Une revue bimestrielle, exigeante et accessible, au croisement entre le monde de la recherche et les associations de terrain.
Quelques mois durant, la France a vécu au rythme des campagnes présidentielles et législatives. Quand on se passionne pour la chose politique et le débat d’idées, quand on pense que la politique est un lieu d’engagement riche pour porter des convictions, alors, ce temps de campagne est particulièrement enthousiasmant.
C’est au QG de campagne de Ségolène Royal, rue de Solférino, que j’ai suivi la campagne 2007 : en direct, dans le feu de l’action ! Ma participation est un peu le fruit du hasard. Sympathisante PS depuis longtemps, l’engagement concret en politique n’était pas forcément évident. En effet, je percevais une sorte de contradiction entre deux postures : d’une part, l’idée selon laquelle la politique est avant tout une affaire de pouvoir et d’hommes puissants ; d’autre part mon envie de faire en sorte que, par mon action, elle soit au service de tous les hommes. Je craignais par ailleurs d’avoir à défendre des propositions que je ne partageais pas. Mais, persuadée qu’un choix politique est plus que le résultat d’un simple comptage des points d’accord et de désaccord entre ses propres convictions et le programme de tel parti ou candidat, j’ai finalement décidé de travailler au Parti socialiste, le temps de la campagne.
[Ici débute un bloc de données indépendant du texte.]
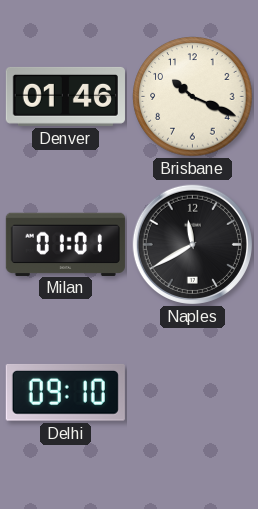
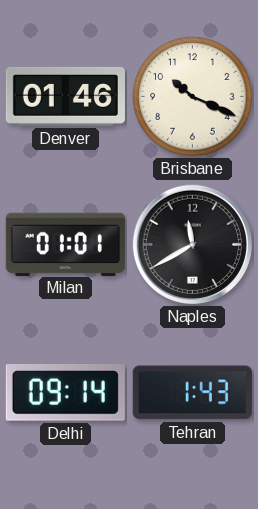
Delhi: 09:10 -> 09:14
Tehran: none -> 1:43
A 25 ans, c’était aussi l’occasion de concrétiser une passion de longue date pour tout ce qui a trait à la vie politique.
Mon rôle, rue de Solférino, n’était pas stratégique. Outre quelques notes ponctuelles à destination de la candidate sur des sujets urgents, l’essentiel de mon travail a consisté à soutenir la cellule « courrier », qui recevait chaque jour des centaines de messages : courriers d’encouragement, critiques, demandes… J’ai essentiellement répondu aux lettres portant sur les institutions (réforme des institutions, non cumul des mandats, démocratie sociale), la justice (réforme de la justice, accès de tous à la justice) et l’immigration (quelle politique de l’immigration ? Quel lien avec le développement ? Quelle intégration des immigrés à la société française ?)
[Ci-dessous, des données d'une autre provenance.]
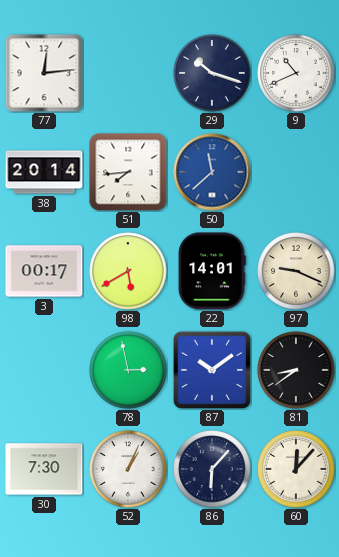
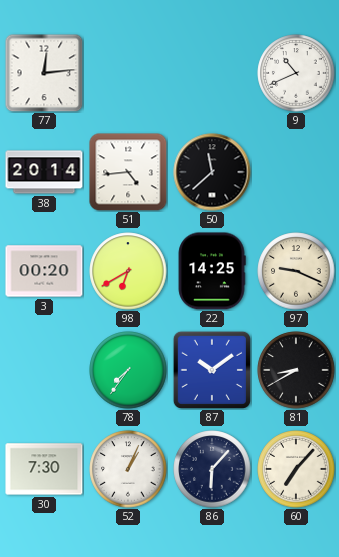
29: 10:18 -> none
51: 7:44 -> 4:44
50 dial: blue -> black
3: 00:17 -> 00:20
98: 5:40 -> 6:40
22: 14:01 -> 14:25
78: 2:58 -> 7:36
81: 8:39 -> 8:40
60: 12:07 -> 7:07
Certains diront que toutes ces lettres n’ont été qu’un vivier de voix à récupérer. Elles représentent pourtant bien plus. Elles décrivent tout ce que la France peut compter de différences : des gens en grande détresse, dans des situations inimaginables, mais aussi des intellectuels proposant un soutien ; l’expression de la peur de l’avenir, mais aussi d’étonnantes leçons de courage ; des revendications et des pétitions, mais aussi des propositions.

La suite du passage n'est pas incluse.